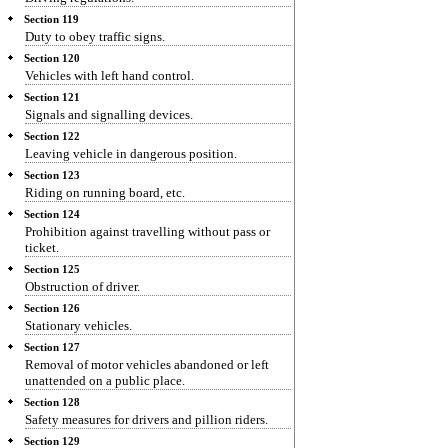
Section 119
Duty to obey traffic signs.
Section 120
Vehicles with left hand control.
Section 121
Signals and signalling devices.
Section 122
Leaving vehicle in dangerous position.
Section 123
Riding on running board, etc.
Section 124
Prohibition against travelling without pass or
ticket.
Section 125
Obstruction of driver.
Section 126
Stationary vehicles.
Section 127
Removal of motor vehicles abandoned or left
unattended on a public place.
Section 128
Safety measures for drivers and pillion riders.
Section 129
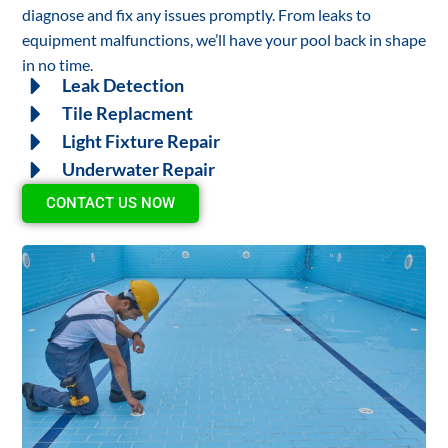
diagnose and fix any issues promptly. From leaks to
equipment malfunctions, we’ll have your pool back in shape
in no time.
Leak Detection
Tile Replacment
Light Fixture Repair
Underwater Repair
CONTACT US NOW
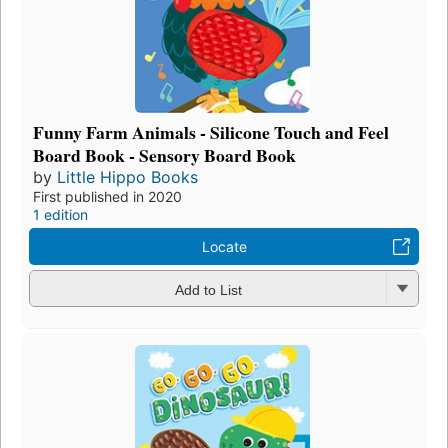
Funny Farm Animals - Silicone Touch and Feel
Board Book - Sensory Board Book
by
Little Hippo Books
First published in 2020
1 edition
Locate
Add to List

--------------------------------------------------

Print out the whole of the material word for word, without pictures.

● EXPECTED ANSWER:
Section 119
Duty to obey traffic signs.
Section 120
Vehicles with left hand control.
Section 121
Signals and signalling devices.
Section 122
Leaving vehicle in dangerous position.
Section 123
Riding on running board, etc.
Section 124
Prohibition against travelling without pass or
ticket.
Section 125
Obstruction of driver.
Section 126
Stationary vehicles.
Section 127
Removal of motor vehicles abandoned or left
unattended on a public place.
Section 128
Safety measures for drivers and pillion riders.
Section 129
diagnose and fix any issues promptly. From leaks to
equipment malfunctions, we’ll have your pool back in shape
in no time.
Leak Detection
Tile Replacment
Light Fixture Repair
Underwater Repair
CONTACT US NOW
Funny Farm Animals - Silicone Touch and Feel
Board Book - Sensory Board Book
by
Little Hippo Books
First published in 2020
1 edition
Locate
Add to List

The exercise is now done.